Question 11.T.1: Let f ∈ L+^0(Ω) and suppose (φn) is a sequence in S+(Ω) such...
Let f ∈ \mathcal{L}_{+}^{0} (Ω) and suppose (\varphi_{n}) is a sequence in \mathcal{S}_{+}(Ω) such that \varphi_{n} \nearrow f. Then
\underset{n→∞}{\lim} \int_{Ω}{\varphi_{n}} dm = \int_{Ω}{f} dm.
The monotonicity property of the integral over \mathcal{S}_{+} guarantees the existence of the limit. By the definition of \int_{Ω}f dm we have
\underset{n→∞}{\lim} \int_{Ω}{\varphi_{n}} dm ≤ \int_{Ω}{f} dm,
and we have to prove this inequality in the reverse direction. Suppose φ is any function in \mathcal{S}_{+}(Ω) such that φ ≤ f. The sequence (\varphi ∧\varphi_{n}) is then monotonically increasing in \mathcal{S}_{+}(Ω) and converges to φ. Using Lemma 11.2, we conclude that
\int_{Ω}{\varphi} dm = \underset{n→∞}{\lim} \int_{Ω}{(\varphi ∧ \varphi_{n})}dm.
Since \varphi ∧ \varphi_{n} ≤ \varphi_{n},
\int_{Ω}{(\varphi ∧ \varphi_{n})} dm ≤ \int_{Ω}{\varphi_{n}} dm
⇒ \int_{Ω}{\varphi} dm ≤ \underset{n→∞}{\lim} \int_{Ω}{\varphi_{n}} dm. (11.9)

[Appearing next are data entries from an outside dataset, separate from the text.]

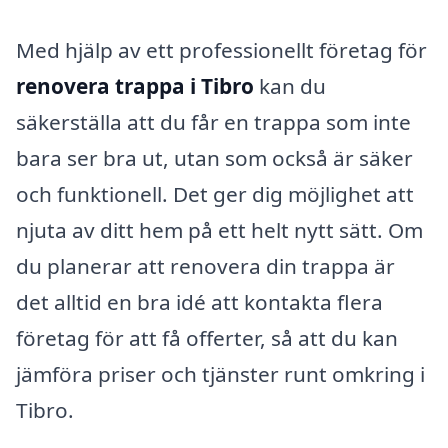
Med hjälp av ett professionellt företag för
renovera trappa i Tibro
kan du
säkerställa att du får en trappa som inte
bara ser bra ut, utan som också är säker
och funktionell. Det ger dig möjlighet att
njuta av ditt hem på ett helt nytt sätt. Om
du planerar att renovera din trappa är
det alltid en bra idé att kontakta flera
företag för att få offerter, så att du kan
jämföra priser och tjänster runt omkring i
Tibro.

But φ is an arbitrary function in \mathcal{S}_{+}(Ω) which satisfies φ ≤ f , hence, by Definition 11.1 and inequality (11.9), we have
\int_{Ω}{f} dm = \sup \left\{\int_{Ω}{\varphi} dm : \varphi ∈ \mathcal{S}_{+}(Ω), \varphi ≤ f \right\} ≤\underset{n→∞}{\lim} \int_{Ω}{\varphi_{n}} dm..